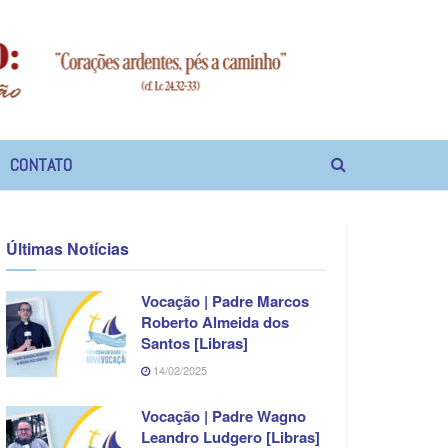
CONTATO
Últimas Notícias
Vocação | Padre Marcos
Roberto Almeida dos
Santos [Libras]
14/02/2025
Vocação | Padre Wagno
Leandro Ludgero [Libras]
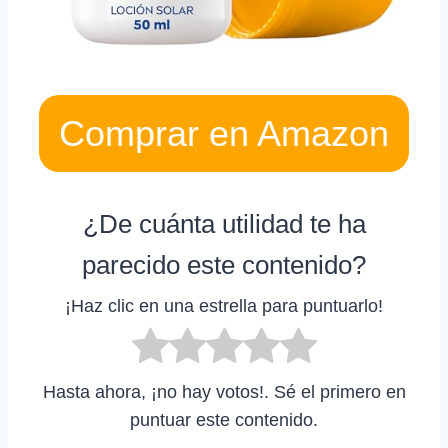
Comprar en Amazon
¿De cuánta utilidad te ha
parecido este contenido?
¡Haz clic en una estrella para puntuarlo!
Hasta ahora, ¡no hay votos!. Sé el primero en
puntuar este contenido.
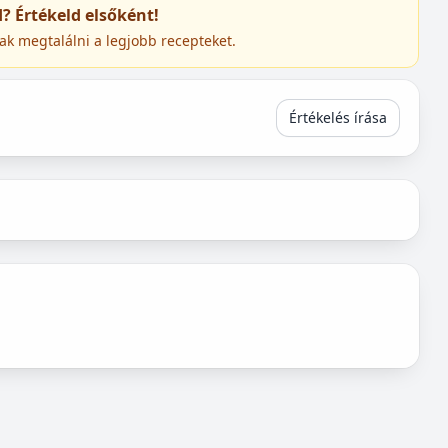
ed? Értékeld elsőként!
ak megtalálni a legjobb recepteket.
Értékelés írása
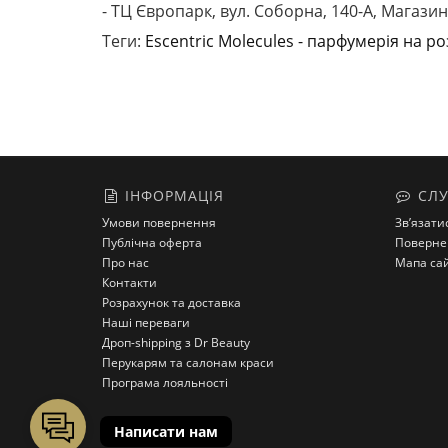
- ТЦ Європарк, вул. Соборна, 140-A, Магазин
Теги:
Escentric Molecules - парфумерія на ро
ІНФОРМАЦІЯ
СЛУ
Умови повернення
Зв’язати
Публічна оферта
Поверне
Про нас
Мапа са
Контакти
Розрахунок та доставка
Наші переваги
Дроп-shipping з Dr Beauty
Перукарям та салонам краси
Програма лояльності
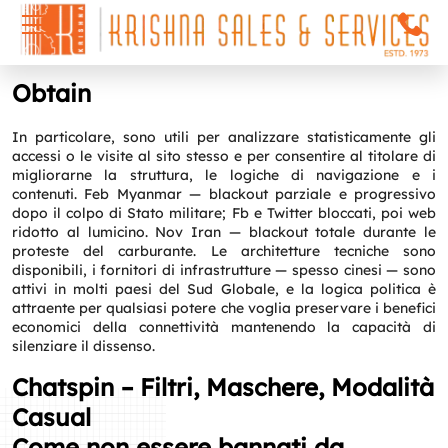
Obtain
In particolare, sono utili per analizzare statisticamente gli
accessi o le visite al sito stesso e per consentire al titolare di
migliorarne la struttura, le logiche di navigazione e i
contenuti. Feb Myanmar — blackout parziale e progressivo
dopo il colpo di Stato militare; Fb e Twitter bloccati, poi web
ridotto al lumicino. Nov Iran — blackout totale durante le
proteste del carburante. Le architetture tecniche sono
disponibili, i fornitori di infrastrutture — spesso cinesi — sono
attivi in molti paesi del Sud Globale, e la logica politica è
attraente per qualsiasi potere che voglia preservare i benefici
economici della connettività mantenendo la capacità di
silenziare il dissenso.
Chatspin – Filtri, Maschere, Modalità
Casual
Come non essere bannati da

=======

* Problem requirements
The required answer is an exact, picture-free copy of the lines from the opening of the listing above through the line with "Розрахунок та доставка".

* Answer box
CONTATO
Últimas Notícias
Vocação | Padre Marcos
Roberto Almeida dos
Santos [Libras]
14/02/2025
Vocação | Padre Wagno
Leandro Ludgero [Libras]
Comprar en Amazon
¿De cuánta utilidad te ha
parecido este contenido?
¡Haz clic en una estrella para puntuarlo!
Hasta ahora, ¡no hay votos!. Sé el primero en
puntuar este contenido.
ed? Értékeld elsőként!
ak megtalálni a legjobb recepteket.
Értékelés írása
- ТЦ Європарк, вул. Соборна, 140-A, Магазин
Теги:
Escentric Molecules - парфумерія на ро
ІНФОРМАЦІЯ
СЛУ
Умови повернення
Зв’язати
Публічна оферта
Поверне
Про нас
Мапа са
Контакти
Розрахунок та доставка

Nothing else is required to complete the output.